Two well-heeled homeowners have accepted heavily discounted prices to unload their sprawling Manhattan pads.
Green Mountain coffee founder Bob Stiller had paid $35.5 million to assemble a 5,300-square-foot spread on the 74th floor of the Mandarin Oriental Residences at 80 Columbus Circle between 2011 and 2014. He sold the unit last month for $23 million — a 35% loss, property records show.
At the same time, an entity linked to the Qatari royal family sold a 6,100-square-foot condo at developer Harry Macklowe’s 737 Park Avenue for just under $15 million. That’s a 27 percent loss from the $20.4 million the royal paid in 2017.
The spacious units were in prized locations overlooking storied parts of the city — Central Park and Park Avenue, respectively — but that doesn’t command the premium that it once did.
In the case of Stiller, who invested $150,000 in the 1990s into what became Keurig, it appears the haircut did not take the billionaire by surprise. When he listed the condo in 2019, two years after he finished combining the two adjacent units he had bought, he was hoping to get $29 million for the unit. After a year, he dropped the asking price to $25 million. The six-bedroom unit went into contract in February.
The buyer, who purchased the condo through an anonymous Delaware LLC, is a New Yorker who was moving back to the city after living overseas, according to listing broker Alexa Lambert’s account of the deal, cited in the Olshan Report.
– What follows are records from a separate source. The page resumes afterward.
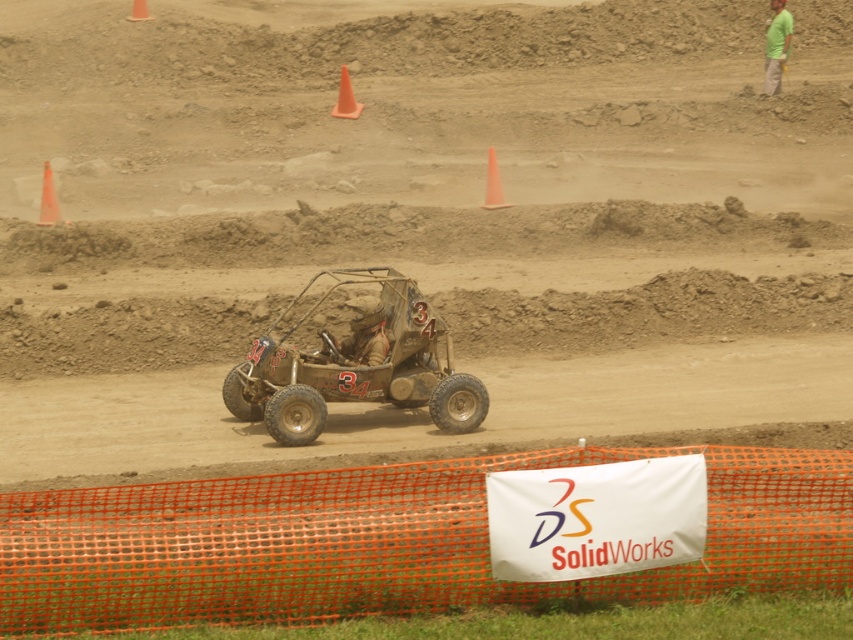 You are a photographer positioned at the center of the scene. You want to capture a photo of the green cotton shirt at upper right without including the offroad vehicle in the frame. Is the shirt positioned in a way that allows this?

The green cotton shirt at upper right is located at point (776, 45), which is outside the direct line of sight of the offroad vehicle. Therefore, you can capture the shirt without including the vehicle in the frame.

You are a race participant in the motocross event. You need to navigate around the orange mesh fence at lower center and the orange plastic cone at center. Which obstacle should you approach first?

You should approach the orange mesh fence at lower center first because it is closer to you than the orange plastic cone at center.

You are a driver in a buggie with a length of 4 meters. You need to navigate between the orange plastic cone at left and the orange plastic cone at center. Can your buggie fit through the gap between them?

The orange plastic cone at left and orange plastic cone at center are 4.70 meters apart. Since your buggie is 4 meters long, it can fit through the gap between them as the distance between the cones is greater than the buggie length. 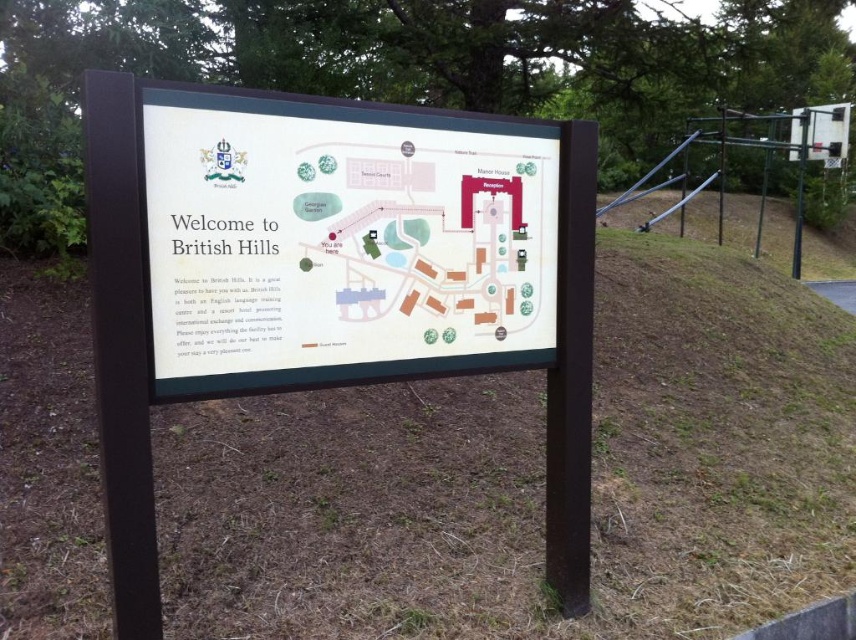 Question: Which object appears farthest from the camera in this image?

Choices:
 (A) white plastic sign at center
 (B) white plastic map at center

Answer: (B)

Question: Does white plastic map at center have a smaller size compared to white plastic sign at center?

Choices:
 (A) no
 (B) yes

Answer: (B)

Question: Which of the following is the farthest from the observer?

Choices:
 (A) (553, 198)
 (B) (409, 301)

Answer: (A)

Question: Can you confirm if white plastic map at center is positioned above white plastic sign at center?

Choices:
 (A) yes
 (B) no

Answer: (A)

Question: Where is white plastic map at center located in relation to white plastic sign at center in the image?

Choices:
 (A) right
 (B) left

Answer: (A)

Question: Which of the following is the closest to the observer?

Choices:
 (A) (239, 93)
 (B) (527, 205)

Answer: (A) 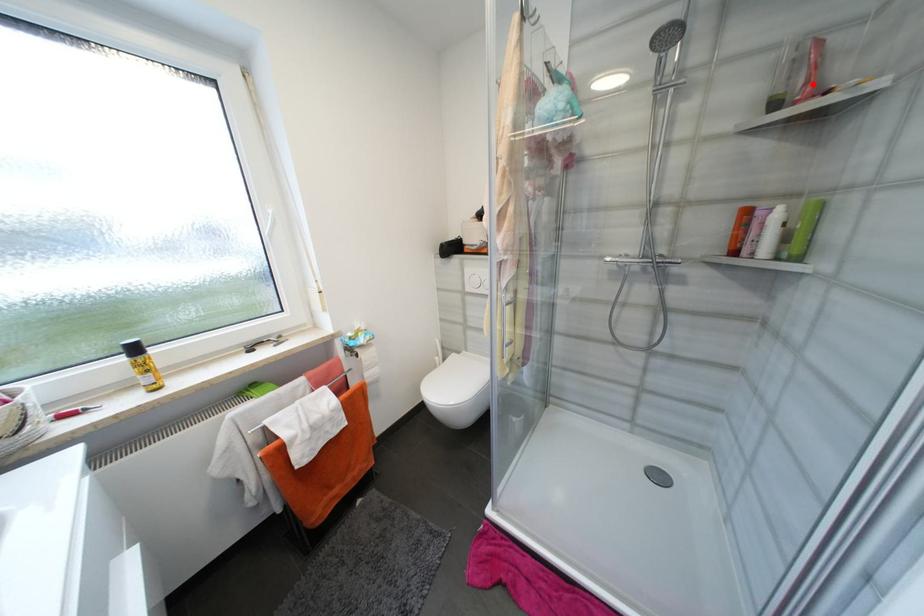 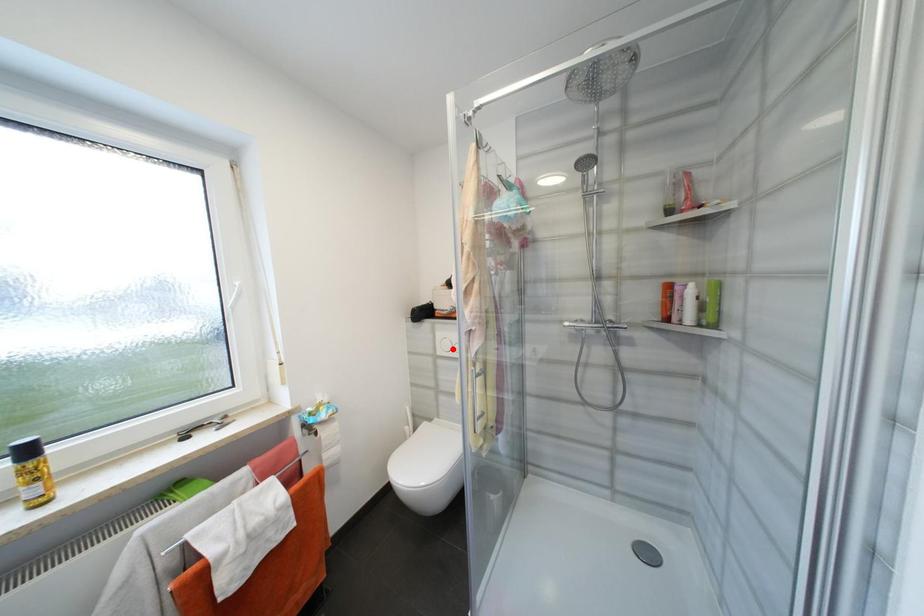 I am providing you with two images of the same scene from different viewpoints. A red point is marked on the first image and another point is marked on the second image. Is the marked point in image1 the same physical position as the marked point in image2?

No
For the 737 Park pad, the royal entity had aimed a little higher. The five-bedroom apartment was listed for $22.5 million in spring 2019 but by last summer the asking price had slid to $18 million. Another $500,000 was shaved off the price a few months later.
The listing broker, James Ferrando of Redfin Real Estate, did not respond to a request for comment.
The Park Avenue buyer is an unidentified trust. Timothy Hentzel, who identifies himself as the chief financial officer of a family office, is listed as the trustee. He did not respond to a request for comment.
The sellers’ losses at both condominiums track with the discounts that buyers are getting across the city, even as the number of sales have increased over recent months.